Saskatchewan backs CCS and Nuclear power in its Climate Change Plan

The White Paper on Climate Change released by Saskatchewan Premier Brad Wall on October 18  makes 13 recommendations in the hopes of redirecting the national conversation away from a national carbon pricing policy, as introduced by Prime Minister Trudeau on October 3. A CBC report headlined one of the proposals, to  “redeploy” $2.65 billion in federal funds for developing countries to invest in clean technologies,  but the real story is that Saskatchewan’s White Paper continues to  reject the national carbon pricing scheme, advocating instead for  innovative technology such as next-generation carbon capture and storage (CCS), and nuclear power.   The Climate Examiner from PICS provides a thorough summary of the White Paper   .  Climate Justice Saskatoon’s reaction calls for carbon pricing and technological solutions together,  and the Pembina Institute states that Premier Wall is out of step with climate reality by remaining outside the fold of provincial support for carbon pricing .

The  Saskatchewan’s Boundary Dam Carbon Capture and Storage project which Premier Wall  holds up as his solution is the world’s first large-scale application of carbon capture technology in a power plant, according to a profile in the Smart Prosperity newsletter (October 13).  SaskWind, a community-owned wind and solar project,  released a report in March 2015  which concluded that Boundary Dam generated losses of over of $1-billion, which Saskatchewan’s  electricity consumers must pay for.  The Boundary Dam website provides its own statistics.
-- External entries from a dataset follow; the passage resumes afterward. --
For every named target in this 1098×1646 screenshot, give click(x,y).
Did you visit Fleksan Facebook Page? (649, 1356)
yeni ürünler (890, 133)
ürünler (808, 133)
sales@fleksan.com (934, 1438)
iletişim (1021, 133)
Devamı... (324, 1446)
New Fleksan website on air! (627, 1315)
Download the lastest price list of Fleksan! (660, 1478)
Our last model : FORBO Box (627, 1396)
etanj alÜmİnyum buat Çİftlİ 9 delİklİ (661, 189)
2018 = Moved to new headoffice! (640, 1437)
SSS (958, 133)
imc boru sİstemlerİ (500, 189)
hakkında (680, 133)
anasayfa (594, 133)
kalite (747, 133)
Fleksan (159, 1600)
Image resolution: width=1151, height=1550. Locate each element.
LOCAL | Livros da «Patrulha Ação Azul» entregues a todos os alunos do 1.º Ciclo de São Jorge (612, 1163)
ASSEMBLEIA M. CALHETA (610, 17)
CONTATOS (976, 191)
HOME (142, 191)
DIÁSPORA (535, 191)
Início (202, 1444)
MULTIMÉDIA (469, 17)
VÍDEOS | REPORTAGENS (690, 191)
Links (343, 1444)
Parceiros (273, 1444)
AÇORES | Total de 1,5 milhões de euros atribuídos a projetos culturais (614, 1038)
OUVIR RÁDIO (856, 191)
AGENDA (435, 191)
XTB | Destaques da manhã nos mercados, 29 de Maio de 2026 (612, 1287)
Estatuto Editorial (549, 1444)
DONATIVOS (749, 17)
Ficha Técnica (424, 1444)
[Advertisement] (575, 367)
Mapping the power of the Oil and Gas Industry in Canada

The Canadian Centre for Policy Alternatives (B.C.) announced a new initiative, funded by a $2.5 million partnership grant from the Social Sciences and Humanities Research Council of Canada on November 12, 2015.  Mapping the Power of the Carbon-Extractive Corporate Resource Sector will bring together “researchers, civil society organizations, and Indigenous participants to study the oil, gas and coal industries in British Columbia, Alberta and Saskatchewan.” The goal of the 6-year project is to identify the major corporate interests in the fossil fuel sector, and uncover their influence in policy decisions.